Extracted records
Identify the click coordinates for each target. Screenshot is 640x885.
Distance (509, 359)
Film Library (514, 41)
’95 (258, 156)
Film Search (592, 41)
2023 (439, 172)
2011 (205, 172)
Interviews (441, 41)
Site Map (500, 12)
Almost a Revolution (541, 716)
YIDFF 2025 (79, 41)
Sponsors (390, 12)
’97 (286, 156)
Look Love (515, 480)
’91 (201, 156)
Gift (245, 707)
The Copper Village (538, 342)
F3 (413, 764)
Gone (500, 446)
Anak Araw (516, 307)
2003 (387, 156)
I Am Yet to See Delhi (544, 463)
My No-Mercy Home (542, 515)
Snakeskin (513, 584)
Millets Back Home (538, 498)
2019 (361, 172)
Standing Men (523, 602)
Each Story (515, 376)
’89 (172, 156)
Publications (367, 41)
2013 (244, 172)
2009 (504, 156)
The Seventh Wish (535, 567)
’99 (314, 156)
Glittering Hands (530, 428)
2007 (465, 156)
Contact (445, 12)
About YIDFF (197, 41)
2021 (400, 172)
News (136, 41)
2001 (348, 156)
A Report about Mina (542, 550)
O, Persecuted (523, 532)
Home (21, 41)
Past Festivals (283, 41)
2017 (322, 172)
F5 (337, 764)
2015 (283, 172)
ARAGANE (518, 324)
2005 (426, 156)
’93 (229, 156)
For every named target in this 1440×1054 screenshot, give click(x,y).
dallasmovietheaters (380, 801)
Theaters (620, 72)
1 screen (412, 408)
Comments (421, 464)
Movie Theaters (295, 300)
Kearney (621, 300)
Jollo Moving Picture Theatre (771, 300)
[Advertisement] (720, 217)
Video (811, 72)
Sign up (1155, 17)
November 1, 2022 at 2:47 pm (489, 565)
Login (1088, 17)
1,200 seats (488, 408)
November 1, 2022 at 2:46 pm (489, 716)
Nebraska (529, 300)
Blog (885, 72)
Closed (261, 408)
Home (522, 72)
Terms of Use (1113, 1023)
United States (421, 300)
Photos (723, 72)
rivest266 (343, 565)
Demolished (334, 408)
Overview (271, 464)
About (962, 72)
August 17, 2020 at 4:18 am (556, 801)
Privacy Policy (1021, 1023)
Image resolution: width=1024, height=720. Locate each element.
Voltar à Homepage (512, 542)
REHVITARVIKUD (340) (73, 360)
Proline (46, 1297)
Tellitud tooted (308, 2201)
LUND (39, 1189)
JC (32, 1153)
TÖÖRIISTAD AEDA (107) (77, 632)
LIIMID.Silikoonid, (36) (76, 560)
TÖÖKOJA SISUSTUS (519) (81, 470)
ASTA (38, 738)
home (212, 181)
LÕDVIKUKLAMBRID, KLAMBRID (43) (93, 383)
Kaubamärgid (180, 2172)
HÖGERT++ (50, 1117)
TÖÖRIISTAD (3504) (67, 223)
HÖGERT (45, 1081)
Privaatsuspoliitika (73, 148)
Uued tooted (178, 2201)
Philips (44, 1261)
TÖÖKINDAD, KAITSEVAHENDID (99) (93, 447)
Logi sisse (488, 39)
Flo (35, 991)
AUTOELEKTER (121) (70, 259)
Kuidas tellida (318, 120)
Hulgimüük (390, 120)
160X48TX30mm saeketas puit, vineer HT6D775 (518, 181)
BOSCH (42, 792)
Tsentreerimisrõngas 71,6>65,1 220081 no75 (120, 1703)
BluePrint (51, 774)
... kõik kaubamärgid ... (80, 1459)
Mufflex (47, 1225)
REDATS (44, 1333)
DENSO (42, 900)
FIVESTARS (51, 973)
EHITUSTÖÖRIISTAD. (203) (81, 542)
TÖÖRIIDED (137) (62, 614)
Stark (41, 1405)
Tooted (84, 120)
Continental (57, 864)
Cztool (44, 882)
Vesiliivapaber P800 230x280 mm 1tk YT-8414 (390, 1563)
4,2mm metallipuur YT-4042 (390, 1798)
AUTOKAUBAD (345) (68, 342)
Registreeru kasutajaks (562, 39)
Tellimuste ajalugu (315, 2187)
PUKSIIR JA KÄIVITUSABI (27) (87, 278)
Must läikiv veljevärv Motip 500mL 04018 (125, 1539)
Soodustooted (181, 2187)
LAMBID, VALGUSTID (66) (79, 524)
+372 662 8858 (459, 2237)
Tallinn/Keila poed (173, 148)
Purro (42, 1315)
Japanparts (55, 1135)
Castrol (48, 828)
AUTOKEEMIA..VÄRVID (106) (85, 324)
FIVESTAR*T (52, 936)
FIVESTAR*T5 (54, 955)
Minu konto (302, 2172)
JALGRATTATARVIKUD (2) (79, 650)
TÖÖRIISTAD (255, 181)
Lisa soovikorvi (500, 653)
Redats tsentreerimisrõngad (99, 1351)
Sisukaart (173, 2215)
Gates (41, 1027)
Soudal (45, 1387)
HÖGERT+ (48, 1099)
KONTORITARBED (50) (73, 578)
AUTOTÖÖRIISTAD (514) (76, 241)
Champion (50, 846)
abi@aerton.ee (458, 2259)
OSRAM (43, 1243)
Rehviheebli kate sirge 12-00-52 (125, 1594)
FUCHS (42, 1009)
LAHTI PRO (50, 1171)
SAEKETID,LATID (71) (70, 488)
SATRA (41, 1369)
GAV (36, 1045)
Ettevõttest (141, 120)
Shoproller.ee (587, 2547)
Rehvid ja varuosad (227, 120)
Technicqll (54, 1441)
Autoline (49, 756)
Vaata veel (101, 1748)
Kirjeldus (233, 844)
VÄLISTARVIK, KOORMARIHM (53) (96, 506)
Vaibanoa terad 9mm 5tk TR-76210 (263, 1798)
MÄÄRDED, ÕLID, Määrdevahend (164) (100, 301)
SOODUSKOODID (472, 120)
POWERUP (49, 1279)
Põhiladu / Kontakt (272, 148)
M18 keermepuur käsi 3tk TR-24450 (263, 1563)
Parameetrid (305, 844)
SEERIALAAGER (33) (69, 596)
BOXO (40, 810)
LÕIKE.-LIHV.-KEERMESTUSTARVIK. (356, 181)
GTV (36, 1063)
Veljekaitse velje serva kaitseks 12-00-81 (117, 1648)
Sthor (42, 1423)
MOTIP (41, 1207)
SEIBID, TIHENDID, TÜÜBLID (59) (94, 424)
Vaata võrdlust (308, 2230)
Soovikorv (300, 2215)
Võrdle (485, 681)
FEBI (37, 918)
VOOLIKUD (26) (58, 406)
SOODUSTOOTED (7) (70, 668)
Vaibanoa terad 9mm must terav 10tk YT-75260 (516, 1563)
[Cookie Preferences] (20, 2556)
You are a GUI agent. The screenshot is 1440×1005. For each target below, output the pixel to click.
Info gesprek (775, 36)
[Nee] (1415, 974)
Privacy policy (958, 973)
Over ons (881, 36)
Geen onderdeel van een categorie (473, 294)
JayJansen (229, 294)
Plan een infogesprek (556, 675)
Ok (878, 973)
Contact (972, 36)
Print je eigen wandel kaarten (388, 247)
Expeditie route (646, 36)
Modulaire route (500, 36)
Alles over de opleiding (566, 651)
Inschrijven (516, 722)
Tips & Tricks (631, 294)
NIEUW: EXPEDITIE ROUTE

- [WHAT IS REQUIRED] With the line that has "FIVESTAR*T5 (54, 955)" as the first and the line that has "SOODUSTOOTED (7) (70, 668)" as the last, repeat exactly that run of lines above and no more.

- [WRITTEN SOLUTION]
FIVESTAR*T5 (54, 955)
Minu konto (302, 2172)
JALGRATTATARVIKUD (2) (79, 650)
TÖÖRIISTAD (255, 181)
Lisa soovikorvi (500, 653)
Redats tsentreerimisrõngad (99, 1351)
Sisukaart (173, 2215)
Gates (41, 1027)
Soudal (45, 1387)
HÖGERT+ (48, 1099)
KONTORITARBED (50) (73, 578)
AUTOTÖÖRIISTAD (514) (76, 241)
Champion (50, 846)
abi@aerton.ee (458, 2259)
OSRAM (43, 1243)
Rehviheebli kate sirge 12-00-52 (125, 1594)
FUCHS (42, 1009)
LAHTI PRO (50, 1171)
SAEKETID,LATID (71) (70, 488)
SATRA (41, 1369)
GAV (36, 1045)
Ettevõttest (141, 120)
Shoproller.ee (587, 2547)
Rehvid ja varuosad (227, 120)
Technicqll (54, 1441)
Autoline (49, 756)
Vaata veel (101, 1748)
Kirjeldus (233, 844)
VÄLISTARVIK, KOORMARIHM (53) (96, 506)
Vaibanoa terad 9mm 5tk TR-76210 (263, 1798)
MÄÄRDED, ÕLID, Määrdevahend (164) (100, 301)
SOODUSKOODID (472, 120)
POWERUP (49, 1279)
Põhiladu / Kontakt (272, 148)
M18 keermepuur käsi 3tk TR-24450 (263, 1563)
Parameetrid (305, 844)
SEERIALAAGER (33) (69, 596)
BOXO (40, 810)
LÕIKE.-LIHV.-KEERMESTUSTARVIK. (356, 181)
GTV (36, 1063)
Veljekaitse velje serva kaitseks 12-00-81 (117, 1648)
Sthor (42, 1423)
MOTIP (41, 1207)
SEIBID, TIHENDID, TÜÜBLID (59) (94, 424)
Vaata võrdlust (308, 2230)
Soovikorv (300, 2215)
Võrdle (485, 681)
FEBI (37, 918)
VOOLIKUD (26) (58, 406)
SOODUSTOOTED (7) (70, 668)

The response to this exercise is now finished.